*** Opening Data under study ***
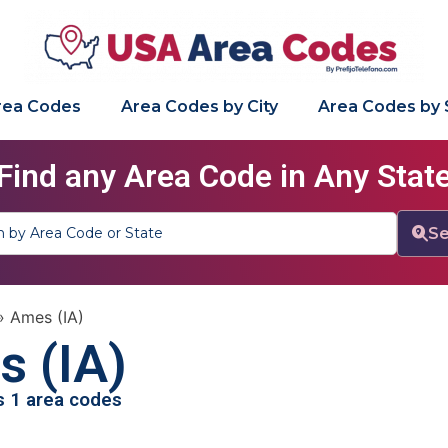
Area Codes
Area Codes by City
Area Codes by 
Find any Area Code in Any Stat
Se
»
Ames (IA)
 (IA)
as 1 area codes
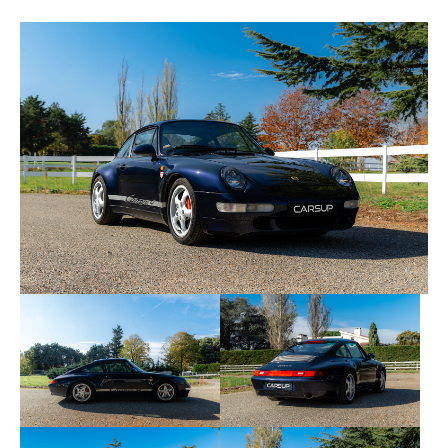
• 08/10/2013 at 134,397 km — Porsche Garage
Pothain specialist
• 23/06/2020 at 153,759 km — Porsche Arpajon
Center
• 20/07/2021 at 158,842 km — Peyraud Garage
Specialist
• 20/05/2023 at 166,333 km — Peyraud Garage
Specialist
• 22/05/2025 at 171,190 km — Peyraud Garage
Specialist
The tires were replaced in 2025, and the rest of the
consumables are in good condition.
No changes have been made to this copy, except
for the installation of a Porsche Classic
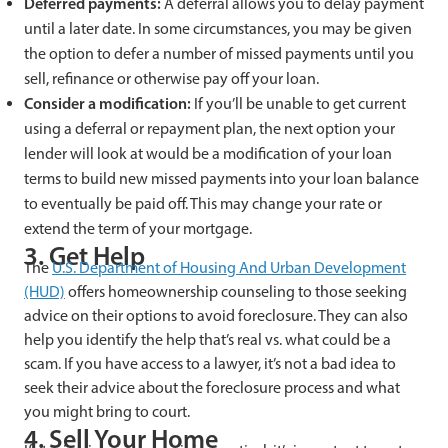
Deferred payments:
A deferral allows you to delay payment
until a later date. In some circumstances, you may be given
the option to defer a number of missed payments until you
sell, refinance or otherwise pay off your loan.
Consider a modification:
If you’ll be unable to get current
using a deferral or repayment plan, the next option your
lender will look at would be a modification of your loan
terms to build new missed payments into your loan balance
to eventually be paid off. This may change your rate or
extend the term of your mortgage.
3. Get Help
The
U.S. Department of Housing And Urban Development
(HUD)
offers homeownership counseling to those seeking
advice on their options to avoid foreclosure. They can also
help you identify the help that’s real vs. what could be a
scam. If you have access to a lawyer, it’s not a bad idea to
seek their advice about the foreclosure process and what
you might bring to court.
4. Sell Your Home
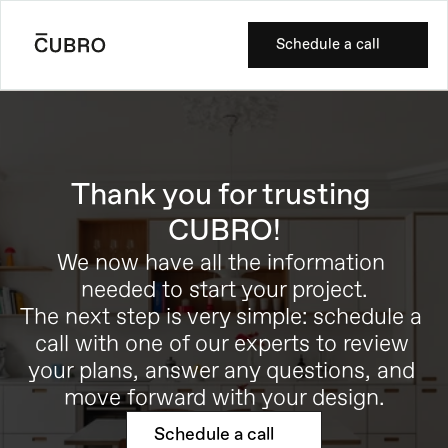
Schedule a call
Thank you for trusting 
CUBRO!
We now have all the information 
needed to start your project.
The next step is very simple: schedule a 
call with one of our experts to review 
your plans, answer any questions, and 
move forward with your design.
Schedule a call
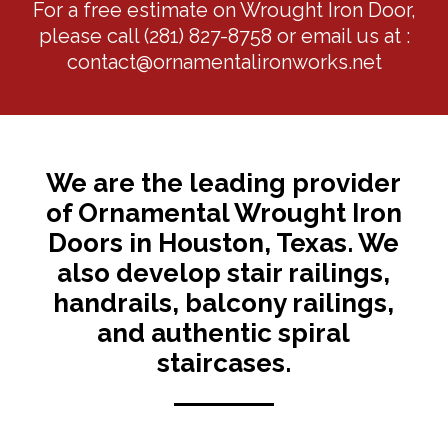
For a free estimate on Wrought Iron Door,
please call
(281) 827-8758
or email us at :
contact@ornamentalironworks.net
We are the leading provider
of Ornamental Wrought Iron
Doors in Houston, Texas. We
also develop stair railings,
handrails, balcony railings,
and authentic spiral
staircases.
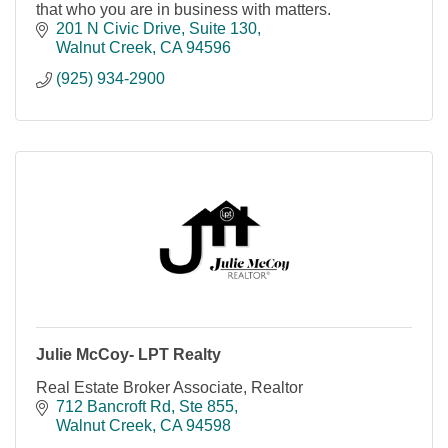
that who you are in business with matters.
201 N Civic Drive
Suite 130
Walnut Creek
CA
94596
(925) 934-2900
Julie McCoy- LPT Realty
Real Estate Broker Associate, Realtor
712 Bancroft Rd
Ste 855
Walnut Creek
CA
94598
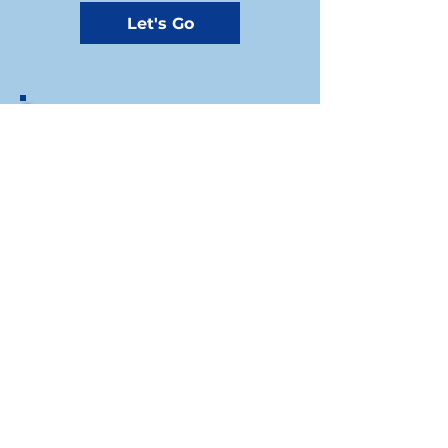
Let's Go
If you prefer to write us a check, you
can send your donation by mail to the
Riley County Democrats Treasurer at
our mailing address:
1310A Westloop, Manhattan, KS, 66502​
Riley County Democratic Party
For press inquiries write to
Chair:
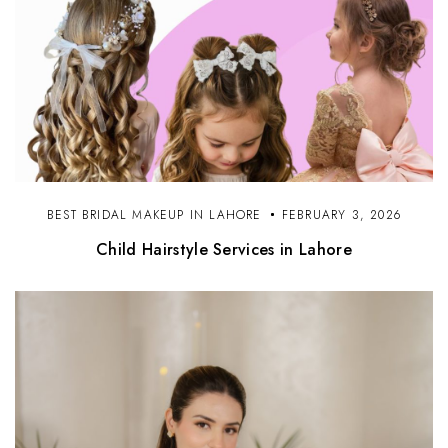
BEST BRIDAL MAKEUP IN LAHORE
FEBRUARY 3, 2026
Child Hairstyle Services in Lahore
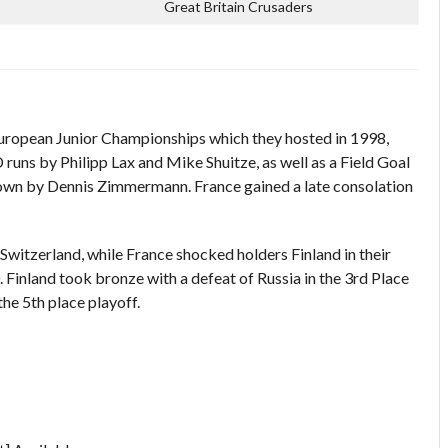
Great Britain Crusaders
ropean Junior Championships which they hosted in 1998,
D runs by Philipp Lax and Mike Shuitze, as well as a Field Goal
own by Dennis Zimmermann. France gained a late consolation
Switzerland, while France shocked holders Finland in their
 Finland took bronze with a defeat of Russia in the 3rd Place
he 5th place playoff.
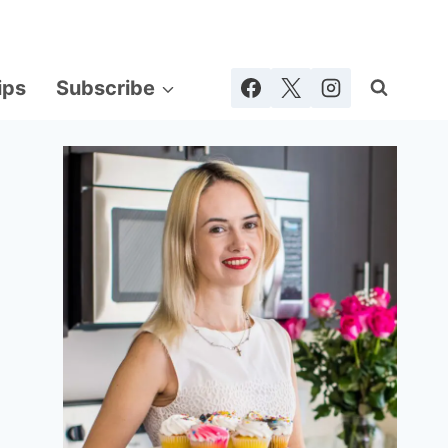
ips
Subscribe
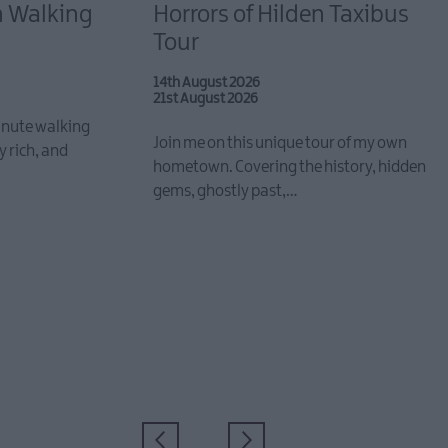
n Walking
Horrors of Hilden Taxibus
Tour
14th August 2026
21st August 2026
inute walking
Join me on this unique tour of my own
y rich, and
hometown. Covering the history, hidden
gems, ghostly past,…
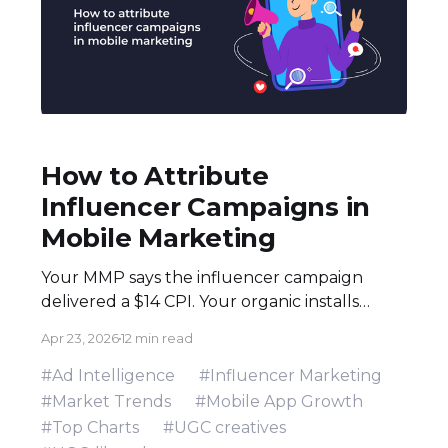
How to Attribute
Influencer Campaigns in
Mobile Marketing
Your MMP says the influencer campaign
delivered a $14 CPI. Your organic installs
spiked 3× during the flight. Both numbers
Apr 23, 2026
12 min read
are real — and neither tells the full story.
Here's how to build an attribution stack that
#Ad Intelligence
#Influencer Marketing
does. Executive Summary * Click-based
#Market Trends
#Mobile App Growth
attribution structurally undervalues
#Top Charts
#UGC creatives
influencer campaigns. The combination of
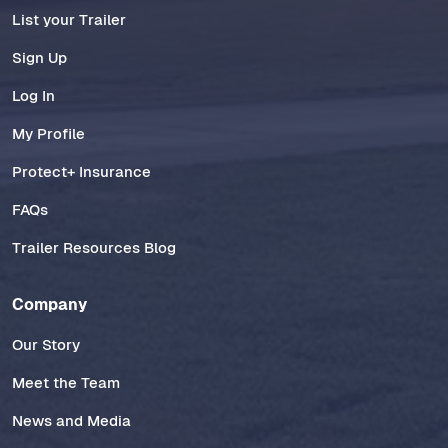
List your Trailer
Sign Up
Log In
My Profile
Protect+ Insurance
FAQs
Trailer Resources Blog
Company
Our Story
Meet the Team
News and Media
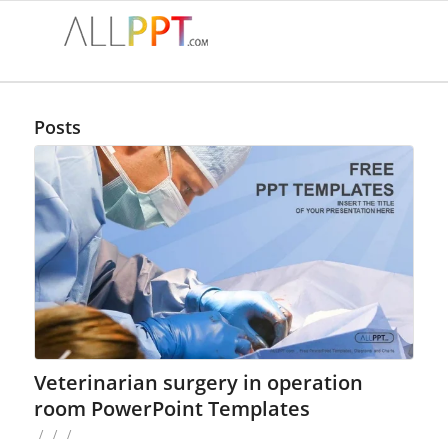
Posts
Veterinarian surgery in operation
room PowerPoint Templates
/
/
/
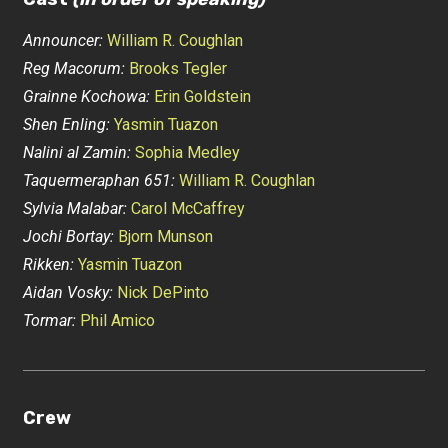
Announcer:
William R. Coughlan
Reg Macorum:
Brooks Tegler
Grainne Kochowa:
Erin Goldstein
Shen Enling:
Yasmin Tuazon
Nalini al Zamin:
Sophia Medley
Taquermeraphan 651:
William R. Coughlan
Sylvia Malabar:
Carol McCaffrey
Jochi Bortay:
Bjorn Munson
Rikken:
Yasmin Tuazon
Aidan Vosky:
Nick DePinto
Tormar:
Phil Amico
Crew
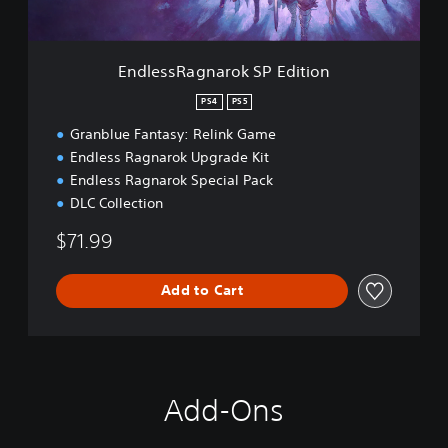
g
r
n
o
a
k
r
EndlessRagnarok SP Edition
D
o
e
k
PS4
PS5
m
S
o
Granblue Fantasy: Relink Game
P
E
Endless Ragnarok Upgrade Kit
d
Endless Ragnarok Special Pack
i
DLC Collection
t
i
$71.99
o
n
Add to Cart
Add-Ons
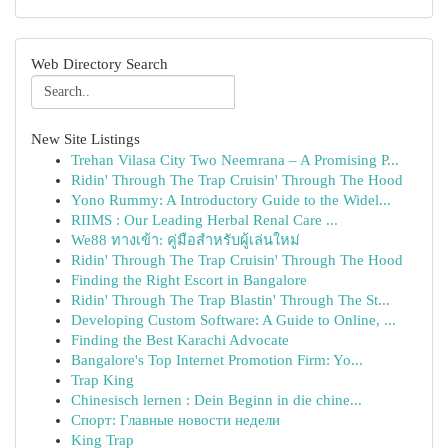
Web Directory Search
New Site Listings
Trehan Vilasa City Two Neemrana – A Promising P...
Ridin' Through The Trap Cruisin' Through The Hood
Yono Rummy: A Introductory Guide to the Widel...
RIIMS : Our Leading Herbal Renal Care ...
We88 ทางเข้า: คู่มือสำหรับผู้เล่นใหม่
Ridin' Through The Trap Cruisin' Through The Hood
Finding the Right Escort in Bangalore
Ridin' Through The Trap Blastin' Through The St...
Developing Custom Software: A Guide to Online, ...
Finding the Best Karachi Advocate
Bangalore's Top Internet Promotion Firm: Yo...
Trap King
Chinesisch lernen : Dein Beginn in die chine...
Спорт: Главные новости недели
King Trap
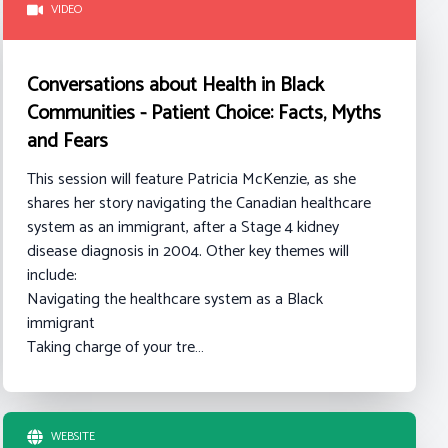
VIDEO
Conversations about Health in Black
Communities - Patient Choice: Facts, Myths
and Fears
This session will feature Patricia McKenzie, as she
shares her story navigating the Canadian healthcare
system as an immigrant, after a Stage 4 kidney
disease diagnosis in 2004.
Other key themes will
include:
Navigating the healthcare system as a Black
immigrant
Taking charge of your tre…
WEBSITE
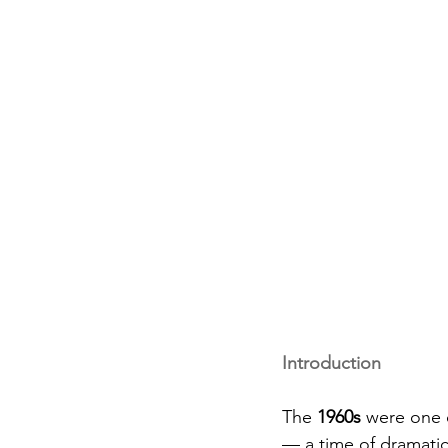
Introduction
The 
1960s
 were one 
— a time of dramatic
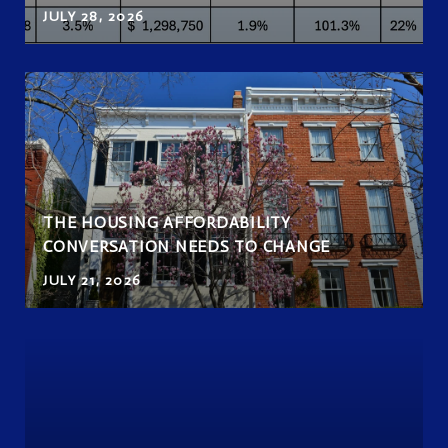
JULY 28, 2026
THE HOUSING AFFORDABILITY
CONVERSATION NEEDS TO CHANGE
JULY 21, 2026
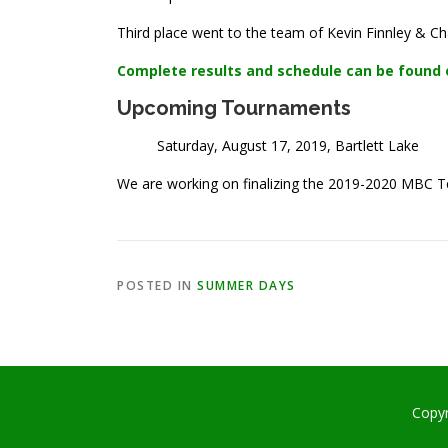
Third place went to the team of Kevin Finnley & Cha
Complete results and schedule can be found 
Upcoming Tournaments
Saturday, August 17, 2019, Bartlett Lake
We are working on finalizing the 2019-2020 MBC 
POSTED IN
SUMMER DAYS
Copy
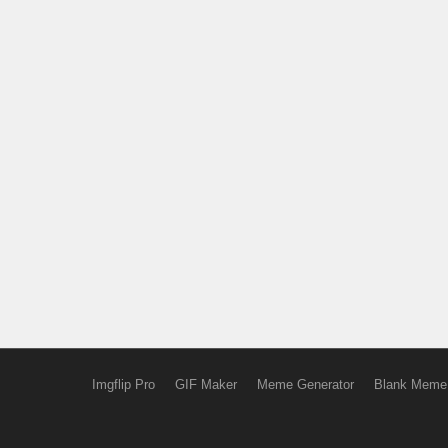
Imgflip Pro
GIF Maker
Meme Generator
Blank Meme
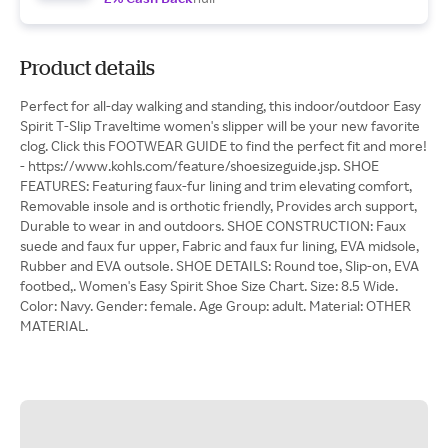
Product details
Perfect for all-day walking and standing, this indoor/outdoor Easy
Spirit T-Slip Traveltime women's slipper will be your new favorite
clog. Click this FOOTWEAR GUIDE to find the perfect fit and more!
- https://www.kohls.com/feature/shoesizeguide.jsp. SHOE
FEATURES: Featuring faux-fur lining and trim elevating comfort,
Removable insole and is orthotic friendly, Provides arch support,
Durable to wear in and outdoors. SHOE CONSTRUCTION: Faux
suede and faux fur upper, Fabric and faux fur lining, EVA midsole,
Rubber and EVA outsole. SHOE DETAILS: Round toe, Slip-on, EVA
footbed,. Women's Easy Spirit Shoe Size Chart. Size: 8.5 Wide.
Color: Navy. Gender: female. Age Group: adult. Material: OTHER
MATERIAL.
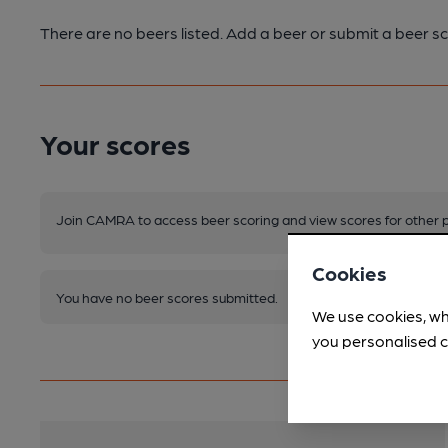
There are no beers listed. Add a beer or submit a beer sc
Your scores
Join CAMRA to access beer scoring and view scores for other 
Cookies
You have no beer scores submitted.
We use cookies, wh
you personalised c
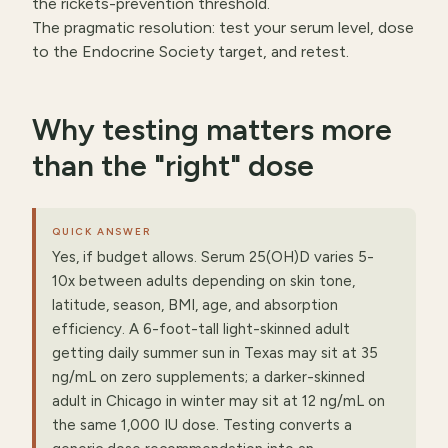
the rickets-prevention threshold.
The pragmatic resolution: test your serum level, dose
to the Endocrine Society target, and retest.
Why testing matters more
than the "right" dose
QUICK ANSWER
Yes, if budget allows. Serum 25(OH)D varies 5-
10x between adults depending on skin tone,
latitude, season, BMI, age, and absorption
efficiency. A 6-foot-tall light-skinned adult
getting daily summer sun in Texas may sit at 35
ng/mL on zero supplements; a darker-skinned
adult in Chicago in winter may sit at 12 ng/mL on
the same 1,000 IU dose. Testing converts a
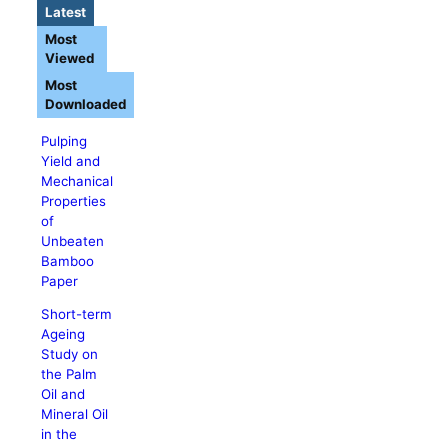
Latest
Most
Viewed
Most
Downloaded
Pulping
Yield and
Mechanical
Properties
of
Unbeaten
Bamboo
Paper
Short-term
Ageing
Study on
the Palm
Oil and
Mineral Oil
in the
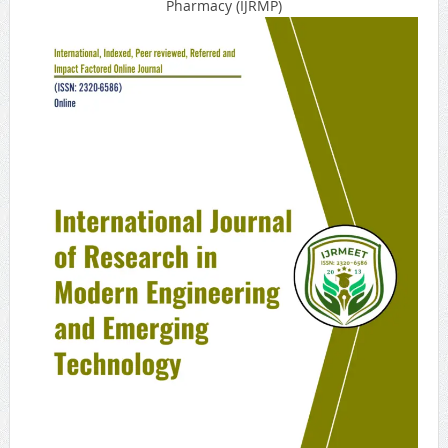
Pharmacy (IJRMP)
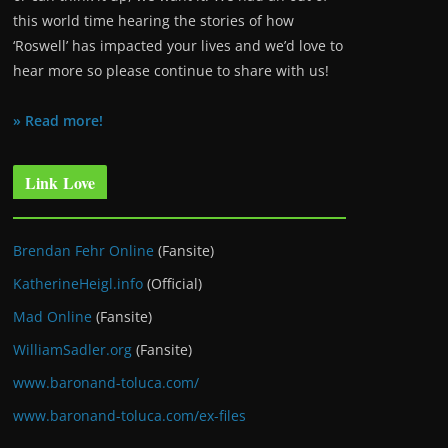
this world time hearing the stories of how
‘Roswell’ has impacted your lives and we’d love to
hear more so please continue to share with us!
» Read more!
Link Love
Brendan Fehr Online
(Fansite)
KatherineHeigl.info
(Official)
Mad Online
(Fansite)
WilliamSadler.org
(Fansite)
www.baronand-toluca.com/
www.baronand-toluca.com/ex-files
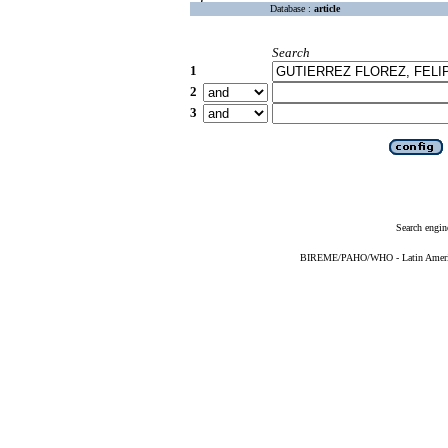
Database :
article
Search
1
2
3
Search engin
BIREME/PAHO/WHO - Latin American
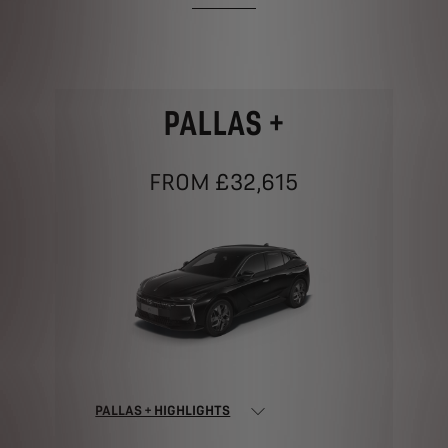
PALLAS +
FROM £32,615
PALLAS + HIGHLIGHTS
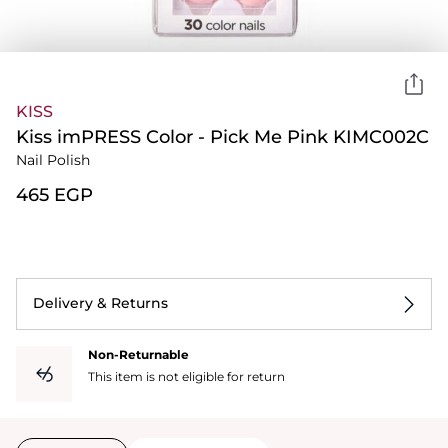
KISS
Kiss imPRESS Color - Pick Me Pink KIMC002C
Nail Polish
⁦465⁩ EGP
Delivery & Returns
Non-Returnable
This item is not eligible for return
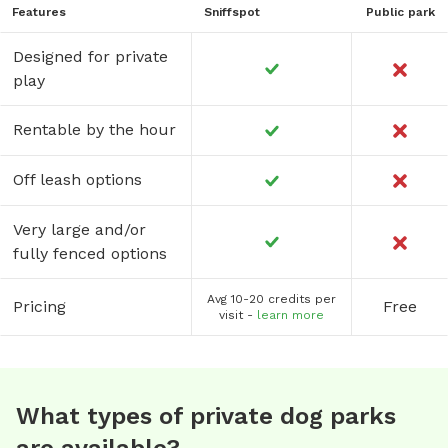
Features
Sniffspot
Public park
Designed for private
play
Rentable by the hour
Off leash options
Very large and/or
fully fenced options
Avg 10-20 credits per
Pricing
Free
visit -
learn more
What types of private dog parks
are available?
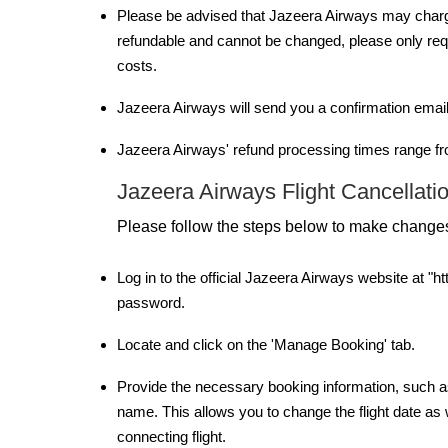
Please be advised that Jazeera Airways may charge 
refundable and cannot be changed, please only reque
costs.
Jazeera Airways will send you a confirmation email
Jazeera Airways' refund processing times range fr
Jazeera Airways Flight Cancellatio
Please follow the steps below to make changes
Log in to the official Jazeera Airways website at 
password.
Locate and click on the 'Manage Booking' tab.
Provide the necessary booking information, such as
name. This allows you to change the flight date as w
connecting flight.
*** Closing Data under study ***
Task prompt
Nothing but a number is expected: how many lines in the data above hold the word "deferral".

Answer box
2